Some people were proud of their high scores, others proud of their low scores – and others couldn’t care less. Barack Obama, Marilyn Monroe, and Steve Jobs all took the ACT, too, along with several other celebrities. We’ve compiled their scores so you can see how these successful people performed back when they were in high school. I am not an apple fanatic and I am not blind before the flaws of Jobs’ personality, but I’d like to see in the movie all the aspects of the man who, like it or not, left a mark in the IT field.
Singer and songwriter Kesha has one of the highest know celebrity SAT® scores, earning a 1500 on her exam. Instead, she signed with a record label at the age of 18. Rebecca graduated with her Master’s in Adolescent Counseling from the Harvard Graduate School of Education. She has years of teaching and college counseling experience and is passionate about helping students achieve their goals and improve their well-being.
The composer for the new Danny Boyle/Aaron Sorkin collaboration Steve Jobs offers a rundown of what it took to put his complex score together for the film. We get to the top of this mountain half an hour later and there’s this little well and pond at the top of this mountain, and he dunks my head in the water and pulls out a razor from his pocket and starts to shave my head. I’m 19 years old, in a foreign country, up in the Himalayas, and here is this bizarre Indian baba who has just dragged me away from the rest of the crowd, shaving my head atop this mountain peak. Anyway, one of our biggest challenges, and the one I think John Sculley and I should be judged on in five to ten years, is making Apple an incredibly great ten- or 20-billion-dollar company.
We would have seen Jobs’ obsession with closed systems (I’ve heard that Apple products are difficult if not impossible to physically open), as opposed to Gates’ openness. Gad, in playing a goofy sidekick more than a real person, partially redeems himself during the first of two heartfelt pleas to Jobs, who, during the early 80’s when Apple got really big, aveda institute columbus reviews turned more corporate-minded than artistic. Ashton Kuthcher, although never my first choice for jobs, he pulled it off. Jobs’ life is only partially portrayed, so if you only know about Jobs being at Apple–that is still pretty much all you know about him. Engineers are portrayed, as they typically are in “Hollywood” films–nerdy enough to be uncool.

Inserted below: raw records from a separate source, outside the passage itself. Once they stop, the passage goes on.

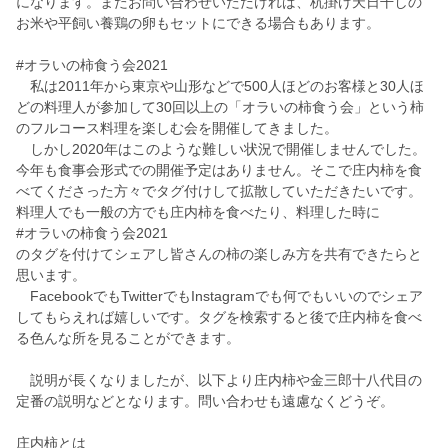
になります。またお問い合わせいただければ、杭掛け天日干しの
お米や平飼い養鶏の卵もセットにできる場合もあります。
#オラいの柿食う会2021
私は2011年から東京や山形などで500人ほどのお客様と30人ほ
どの料理人が参加して30回以上の「オラいの柿食う会」という柿
のフルコース料理を楽しむ会を開催してきました。
しかし2020年はこのような難しい状況で開催しませんでした。
今年も食事会形式での開催予定はありません。そこで庄内柿を食
べてくださった方々でタグ付けして拡散していただきたいです。
料理人でも一般の方でも庄内柿を食べたり、料理した時に
#オラいの柿食う会2021
のタグを付けてシェアし皆さんの柿の楽しみ方を共有できたらと
思います。
FacebookでもTwitterでもInstagramでも何でもいいのでシェア
してもらえれば嬉しいです。タグを検索すると後で庄内柿を食べ
る色んな所を見ることができます。
説明が長くなりましたが、以下より庄内柿や金三郎十八代目の
定番の説明などとなります。問い合わせも遠慮なくどうぞ。
庄内柿とは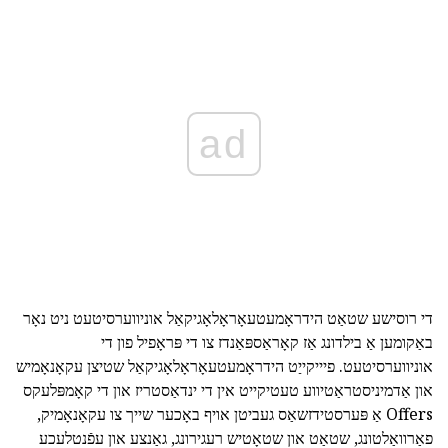
ad
די רוסישע שטאַט הידראָמעטעאָראָלאָגיקאַל אוניווערסיטעט ניט נאָר
באַקומען אַ בילדונג אַז קאָראַספּאַנדז צו די פּראָפיל פון די
אוניווערסיטעט. פיייקייַט הידראָמעטעאָראָלאָגיקאַל שטיצן עקאָנאָמיש
און אַדמיניסטראַטיווע טעטיקייט אין די ינדאַסטריז און די קאָמפּלעקס
Offers אַ פּערסטידזשאַס געביטן אויף באָכער שייך צו עקאָנאָמיק,
פאַרוואַלטונג, שטאַט און שטאָטיש רעגירונג, גאַנצע און עפֿנטלעכע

It was a little funny, because here were hundreds of Indians who had traveled for thousands of miles to hang out with this guy for ten seconds and I stumble in for something to eat and he’s dragging me up this mountain path. This market place is coming down to the two of us, whether we like it or not. I don’t particularly like it, but it’s coming down to Apple and IBM. If anyone can be said to represent the spirit of an entrepreneurial generation, the man to beat for now is the charismatic cofounder and chairman of Apple Computer, Inc., Steven Jobs. He transformed a small business begun in a garage in Los Altos, California, into a revolutionary billion-dollar company – one that joined the ranks of the Fortune 500 in just five years, faster than any other company in history. And what’s most galling about it is that the guy is only 29 years old.
If we were really going to get computers to tens of millions of people, we needed a technology that would make the thing radically easier to use and more powerful at the same time, so we had to make a break. We wanted to make sure it was great, because it may be the last chance that any of us get to make a clean break. And I’m very happy with the way Macintosh turned out. It will prove a really solid foundation for the next ten years. In education, computers are the first thing to come along since books that will sit there and interact with you endlessly, without judgment. Socratic education isn’t available anymore, and computers have the potential to be a real breakthrough in the educational process when used in conjunction with enlightened teachers.